Still, like the last round of protests in early August, thousands ignored the bans and turned out to voice their opposition to government measures. With chants of “We are the people!” the protesters made their way through Berlin’s Prenzlauer Berg and Mitte neighborhoods.
More than 2,000 police officers were stationed around the city to respond to those who showed up despite the bans. At one protest Saturday evening in Mitte, German media reported that police used pepper spray to disperse a crowd unwilling to leave once the protest had ended. The crowd eventually thinned as it began to rain.

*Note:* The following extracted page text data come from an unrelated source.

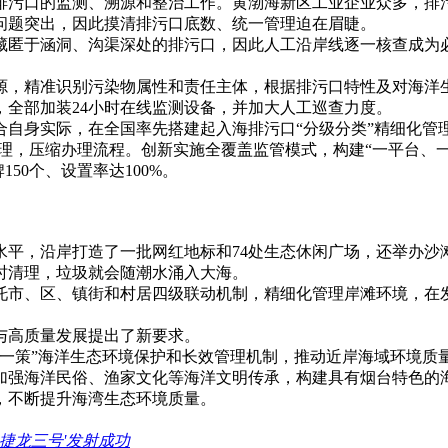
开排污口的监测、溯源和整治工作。黄渤海新区工业企业众多，
问题突出，因此摸清排污口底数、统一管理迫在眉睫。
藏匿于涵洞、沟渠深处的排污口，因此人工沿岸线逐一核查成为
源，精准识别污染物属性和责任主体，根据排污口特性及对海洋生
全部加装24小时在线监测设备，并加大人工巡查力度。
自身实际，在全国率先搭建起入海排污口“分级分类”精细化管
管理，压缩办理流程。创新实施全覆盖监管模式，构建“一平台、
50个、设置率达100%。
水平，沿岸打造了一批网红地标和74处生态休闲广场，还举办沙
时清理，垃圾就会随潮水涌入大海。
托市、区、镇街和村居四级联动机制，精细化管理岸滩环境，在
与高质量发展提出了新要求。
一策”海洋生态环境保护和长效管理机制，推动近岸海域环境质量
加强海洋民俗、渔家文化等海洋文明传承，构建具有烟台特色的
，不断提升海湾生态环境质量。
"捷龙三号'发射成功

Meanwhile, a counter-protest complete with techno music drew a crowd of several thousand as well. Those demonstrators back government restrictions to slow the spread of the virus and oppose the Querdenker movement, stressing Berlin’s diversity and advocating for more social cohesion.
Berlin police said they dispersed the counter-protesters when the crowd became too big to allow for social distancing.
The Saturday protests came amid a debate in Germany about whether to impose restrictions on unvaccinated people, a question taking on more urgency as daily infections rise. Germany reported 10,303 new daily infections on Saturday, up more than 2,000 since last week.
Similar protests took place in Berlin in early August, which ended in clashes with police and hundreds of people detained.